The Pepper Creek Family Farm has been a fixture in the rural farming community of Arroyo Grande for over 25 years. Their grandfather, Jack VanOtterloo, found the property when it was used for raising grass-fed cattle. In 1990 his daughter in-law, Diane Boyd, transitioned the land from cattle to produce after the recession caused her husband, Mike Boyd, to lose his job as a mason. Thus began the family farm. In 2006 their daughter, Jessica Newell, joined the business full time, followed by her brothers, Eric and Morgan Boyd, in 2014 after the men were discharged from their military careers.
Eric and Morgan Boyd found great comfort in the family farm during their transitions back to civilian life. During this time Morgan attended Cal Poly to get his masters degree in public policy, focusing on sustainable agriculture policy and veterans affairs. His brother Eric received a degree in soil science and attended a program in San Diego called Archie’s Acres (www.archisacres.com). The program, which is highly focused on supporting military service members and veterans, provides training to those interested in learning more about the production and business behind sustainable agriculture. This provided Eric extensive training in hydro-organic technology and organic greenhouse operations.
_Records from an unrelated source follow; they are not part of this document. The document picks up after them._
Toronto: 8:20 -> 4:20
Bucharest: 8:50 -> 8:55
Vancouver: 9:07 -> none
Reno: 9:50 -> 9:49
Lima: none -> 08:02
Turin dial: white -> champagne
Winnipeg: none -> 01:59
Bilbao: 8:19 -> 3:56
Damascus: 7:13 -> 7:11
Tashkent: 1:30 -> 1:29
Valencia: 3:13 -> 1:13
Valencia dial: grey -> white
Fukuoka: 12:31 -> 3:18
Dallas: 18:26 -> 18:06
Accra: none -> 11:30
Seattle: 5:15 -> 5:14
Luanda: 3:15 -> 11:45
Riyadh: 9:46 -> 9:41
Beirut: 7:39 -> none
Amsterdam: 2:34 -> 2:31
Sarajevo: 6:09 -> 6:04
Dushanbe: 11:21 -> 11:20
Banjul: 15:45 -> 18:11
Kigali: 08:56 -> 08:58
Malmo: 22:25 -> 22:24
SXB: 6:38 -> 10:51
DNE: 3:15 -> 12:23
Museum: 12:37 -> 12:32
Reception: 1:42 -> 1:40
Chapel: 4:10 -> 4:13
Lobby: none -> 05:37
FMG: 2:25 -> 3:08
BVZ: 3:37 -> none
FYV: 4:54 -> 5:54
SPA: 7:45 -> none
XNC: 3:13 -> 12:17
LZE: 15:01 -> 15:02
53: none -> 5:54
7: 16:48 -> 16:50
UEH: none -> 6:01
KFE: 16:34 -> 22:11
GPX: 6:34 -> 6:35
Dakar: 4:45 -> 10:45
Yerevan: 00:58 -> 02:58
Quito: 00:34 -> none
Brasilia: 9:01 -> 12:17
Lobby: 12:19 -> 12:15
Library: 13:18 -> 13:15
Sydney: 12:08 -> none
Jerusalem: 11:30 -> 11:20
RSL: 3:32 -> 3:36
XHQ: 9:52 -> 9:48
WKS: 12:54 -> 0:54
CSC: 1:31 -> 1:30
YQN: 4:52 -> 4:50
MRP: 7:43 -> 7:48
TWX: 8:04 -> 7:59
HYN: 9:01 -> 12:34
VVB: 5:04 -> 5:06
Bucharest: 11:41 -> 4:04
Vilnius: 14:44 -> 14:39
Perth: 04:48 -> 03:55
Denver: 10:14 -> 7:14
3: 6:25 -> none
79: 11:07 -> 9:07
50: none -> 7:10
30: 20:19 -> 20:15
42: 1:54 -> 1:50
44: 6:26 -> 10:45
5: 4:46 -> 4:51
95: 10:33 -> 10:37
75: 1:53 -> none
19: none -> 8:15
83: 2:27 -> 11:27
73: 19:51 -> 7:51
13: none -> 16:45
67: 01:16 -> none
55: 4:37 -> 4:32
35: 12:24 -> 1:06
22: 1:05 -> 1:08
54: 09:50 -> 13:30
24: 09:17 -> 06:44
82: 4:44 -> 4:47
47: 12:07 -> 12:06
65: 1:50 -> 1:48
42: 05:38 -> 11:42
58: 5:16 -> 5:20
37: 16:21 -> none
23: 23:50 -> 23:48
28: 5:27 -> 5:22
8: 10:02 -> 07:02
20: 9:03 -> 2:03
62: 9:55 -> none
Today each family member plays a vital role in operating and growing the family farm. Diane Boyd has been a fixture in the local farmers’ market seen for the last 20 years and is currently Farmers’ Market Association Manager. Morgan is in charge of Pepper Creek production and grows on about 8 acres of the land. Jessica, “the face of the farm,” is in charge of marketing, harvesting (she harvests right before market to ensure freshness and a true farm-to-table experience), as well as, distribution. There is no need for cold storage since on this farm! Eric built the farm’s long tunnel hydroponics system, which when fully operational, produces 1,500 pounds of leafy vegetables per week. Along with the large production capabilities, the family says it’s a major step towards operating a regenerative farm. The hydroponics system can save up to 90% of water usage (depending on the time of year), saves four times the space and is capable of having 5-6 crops cycles per year. This allows them to pull less from their shared aquifer and provides an opportunity to sell to larger customers, such as a store like Whole Foods Market.
From its inception the farm has always been transparent in their organic and sustainable farming practices. They use zero pesticides, no GMOs, and operate on a drip irrigation system. Occasionally they resort to natural methods of spaying chrysanthemum oil and releasing lady bugs to battle aphids. This season they are tolerating a higher-than-average gopher problem, which they recognize as a mere side effect to operating a truly organic farm.
So what is the family growing these days? Early Girl tomatoes (and many other varieties), corn, green leafy vegetables, avocados, pomegranates, apples, apricots, zucchini, beans, grapes, onions, garlic, various varieties of peppers, Persian mulberries, boysenberries, carrots, beets, leeks, potatoes, lemons, guavas, …and well, it goes on and on. As Jessica puts it, “pretty much anything that grows in California with the exception of just a few things.”
Today the farm is busier than ever with many exciting plans in the works. Morgan has been developing a program through Cal Poly, called FEED: Farmer Experiential & Education Development. It’s a 12-week certificate program that trains veterans and under-served members of the community on sustainable agriculture. Heavily business focused, the program will train students in creating business plans and farm plans in three primary areas of sustainable agriculture: protected systems (hydroponics, high tunnels), conventional row cropping and orchards, and free range farming & permaculture design. Morgan is the program director and this summer will be finalizing the curriculum with help from the College of Agriculture, Center for Sustainability and the Department of Extended Education. Students will receive morning classroom instruction with afternoon hands-on experience at the Pepper Creek family farm. With extra hands on the farm the goal for the next year will be to incorporate permaculture design principles, nudging the farm closer to being much more efficient and regenerative.
In addition to selling at many of the Farmer’s Markets in San Luis Obispo County, the farm also distributes directly to local restaurants. Pepper Creek products can be found on plates at Novo Restaurant, Luna Red, Robin’s Restaurant, Thomas Hill Organics, Ember, Artisan, The Spoon Trade, Foremost, Marisol, Lido and more.
You can find Pepper Creek Family Farm almost every day of the week at one of our local farmers’ markets. Tuesday at the SLO grange, Wednesday morning in Arroyo Grande, Thursday in Morro Bay and in downtown SLO in the evening and on Saturday in the Village of Arroyo Grande and Templeton.